"those with nothing to hide...''
Ian G Batten
I.G.Batten at ftel.co.uk
Thu, 13 Mar 2003 15:21:42 +0000
On Thu, 13 Mar 2003, Watkin Simon wrote:
> If you were seeking to prove a sex-position crime then asking what
> sex-position someone used would be inviting them to self-incriminate
> themselves. You wouldn't want that and you would expect anyone to do
> that :o)
Their silence can be taken as an admission of guilt, can it not, under
recent legislation? The investigation alone would get into an enhanced
disclosure certificate, yes?
> Anyone read Chapter 4 and Annexes C-E of the Access paper yet?
Yes.
C4. 1. Probably.
2. My mother is well, and my apple-pie is baking nicely.
3. Correct.
4. `[I]ntrusion of privacy is undertaken only when necessary'. Was it
`necessary' to release the names of the Lawrence inquiry witnesses?
I suppose it must have been, as otherwise the government wouldn't
have done it. `Unjustified privacy violation...represent[s] a
crime'. Well, the release of the Lawrence witnesses' names _must_
have been `necessary', as no one was charged in the aftermath. Or
am I missing something?
5. `We value our privacy'. Yes, government values its privacy and that
of those in power. It's the rest of us that don't get those rights,
and therefore the phrase `We value your privacy' is notably absent.

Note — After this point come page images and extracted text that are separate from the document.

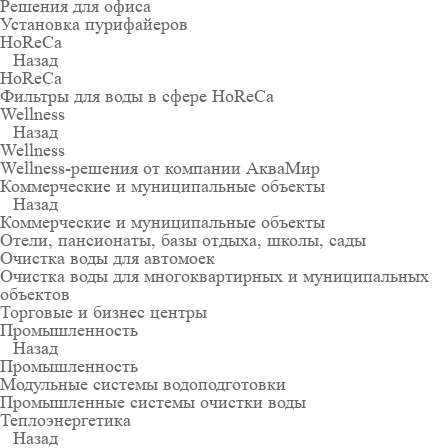
Решения для офиса
Установка пурифайеров
HoReCa
Назад
HoReCa
Фильтры для воды в сфере HoReCa
Wellness
Назад
Wellness
Wellness-решения от компании АкваМир
Коммерческие и муниципальные объекты
Назад
Коммерческие и муниципальные объекты
Отели, пансионаты, базы отдыха, школы, сады
Очистка воды для автомоек
Очистка воды для многоквартирных и муниципальных
объектов
Торговые и бизнес центры
Промышленность
Назад
Промышленность
Модульные системы водоподготовки
Промышленные системы очистки воды
Теплоэнергетика
Назад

9. `Knowledge of processes'. Why not have the agencies ISO9000
accredited and show us their quality systems?
10. See the Lawrence inquiry.
11. I'm sure people who work closer to the NHS than I do will be
laughing uproariously at this point. Tony wants to keep his child's
vaccination status private, but anyone and his dog in the NHS can
find out my children's.
12. `[S]crutiny' and `sanctions' are the key words here.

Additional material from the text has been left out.